**Input for this task**

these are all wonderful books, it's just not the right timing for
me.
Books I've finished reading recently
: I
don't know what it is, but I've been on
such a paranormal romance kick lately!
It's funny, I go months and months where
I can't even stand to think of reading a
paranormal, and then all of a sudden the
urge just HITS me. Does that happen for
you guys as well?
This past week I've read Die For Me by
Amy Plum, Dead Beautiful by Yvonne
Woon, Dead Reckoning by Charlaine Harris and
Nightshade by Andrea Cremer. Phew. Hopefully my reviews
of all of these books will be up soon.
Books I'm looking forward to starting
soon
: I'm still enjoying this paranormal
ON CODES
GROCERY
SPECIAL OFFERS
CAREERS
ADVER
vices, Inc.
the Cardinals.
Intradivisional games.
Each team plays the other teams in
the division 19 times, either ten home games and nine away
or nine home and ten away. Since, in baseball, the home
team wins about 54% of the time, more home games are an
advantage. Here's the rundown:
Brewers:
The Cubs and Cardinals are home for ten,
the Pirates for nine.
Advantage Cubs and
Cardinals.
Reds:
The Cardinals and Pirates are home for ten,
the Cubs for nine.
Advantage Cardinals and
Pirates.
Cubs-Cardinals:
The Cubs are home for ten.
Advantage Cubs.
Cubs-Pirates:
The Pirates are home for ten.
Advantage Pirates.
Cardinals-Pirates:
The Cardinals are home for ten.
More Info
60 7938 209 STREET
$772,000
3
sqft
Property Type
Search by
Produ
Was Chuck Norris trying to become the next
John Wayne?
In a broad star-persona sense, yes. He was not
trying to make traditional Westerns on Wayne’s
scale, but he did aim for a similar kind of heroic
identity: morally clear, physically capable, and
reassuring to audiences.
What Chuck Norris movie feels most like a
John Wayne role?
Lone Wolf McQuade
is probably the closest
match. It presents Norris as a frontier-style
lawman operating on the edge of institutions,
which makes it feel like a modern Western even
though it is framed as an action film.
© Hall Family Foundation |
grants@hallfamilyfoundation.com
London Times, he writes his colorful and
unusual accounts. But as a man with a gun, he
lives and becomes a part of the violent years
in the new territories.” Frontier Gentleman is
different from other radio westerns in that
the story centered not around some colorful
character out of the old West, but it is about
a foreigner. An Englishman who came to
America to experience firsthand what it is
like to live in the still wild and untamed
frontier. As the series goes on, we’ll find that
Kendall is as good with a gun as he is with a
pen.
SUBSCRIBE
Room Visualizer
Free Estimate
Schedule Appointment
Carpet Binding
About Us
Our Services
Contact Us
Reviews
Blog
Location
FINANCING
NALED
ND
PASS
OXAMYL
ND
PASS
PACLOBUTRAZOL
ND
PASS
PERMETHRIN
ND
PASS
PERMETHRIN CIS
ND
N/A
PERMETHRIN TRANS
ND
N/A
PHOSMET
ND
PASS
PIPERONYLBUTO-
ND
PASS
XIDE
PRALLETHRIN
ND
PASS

**Task description**
Retype all the material exactly, missing nothing.

**Completed exercise**
these are all wonderful books, it's just not the right timing for
me.
Books I've finished reading recently
: I
don't know what it is, but I've been on
such a paranormal romance kick lately!
It's funny, I go months and months where
I can't even stand to think of reading a
paranormal, and then all of a sudden the
urge just HITS me. Does that happen for
you guys as well?
This past week I've read Die For Me by
Amy Plum, Dead Beautiful by Yvonne
Woon, Dead Reckoning by Charlaine Harris and
Nightshade by Andrea Cremer. Phew. Hopefully my reviews
of all of these books will be up soon.
Books I'm looking forward to starting
soon
: I'm still enjoying this paranormal
ON CODES
GROCERY
SPECIAL OFFERS
CAREERS
ADVER
vices, Inc.
the Cardinals.
Intradivisional games.
Each team plays the other teams in
the division 19 times, either ten home games and nine away
or nine home and ten away. Since, in baseball, the home
team wins about 54% of the time, more home games are an
advantage. Here's the rundown:
Brewers:
The Cubs and Cardinals are home for ten,
the Pirates for nine.
Advantage Cubs and
Cardinals.
Reds:
The Cardinals and Pirates are home for ten,
the Cubs for nine.
Advantage Cardinals and
Pirates.
Cubs-Cardinals:
The Cubs are home for ten.
Advantage Cubs.
Cubs-Pirates:
The Pirates are home for ten.
Advantage Pirates.
Cardinals-Pirates:
The Cardinals are home for ten.
More Info
60 7938 209 STREET
$772,000
3
sqft
Property Type
Search by
Produ
Was Chuck Norris trying to become the next
John Wayne?
In a broad star-persona sense, yes. He was not
trying to make traditional Westerns on Wayne’s
scale, but he did aim for a similar kind of heroic
identity: morally clear, physically capable, and
reassuring to audiences.
What Chuck Norris movie feels most like a
John Wayne role?
Lone Wolf McQuade
is probably the closest
match. It presents Norris as a frontier-style
lawman operating on the edge of institutions,
which makes it feel like a modern Western even
though it is framed as an action film.
© Hall Family Foundation |
grants@hallfamilyfoundation.com
London Times, he writes his colorful and
unusual accounts. But as a man with a gun, he
lives and becomes a part of the violent years
in the new territories.” Frontier Gentleman is
different from other radio westerns in that
the story centered not around some colorful
character out of the old West, but it is about
a foreigner. An Englishman who came to
America to experience firsthand what it is
like to live in the still wild and untamed
frontier. As the series goes on, we’ll find that
Kendall is as good with a gun as he is with a
pen.
SUBSCRIBE
Room Visualizer
Free Estimate
Schedule Appointment
Carpet Binding
About Us
Our Services
Contact Us
Reviews
Blog
Location
FINANCING
NALED
ND
PASS
OXAMYL
ND
PASS
PACLOBUTRAZOL
ND
PASS
PERMETHRIN
ND
PASS
PERMETHRIN CIS
ND
N/A
PERMETHRIN TRANS
ND
N/A
PHOSMET
ND
PASS
PIPERONYLBUTO-
ND
PASS
XIDE
PRALLETHRIN
ND
PASS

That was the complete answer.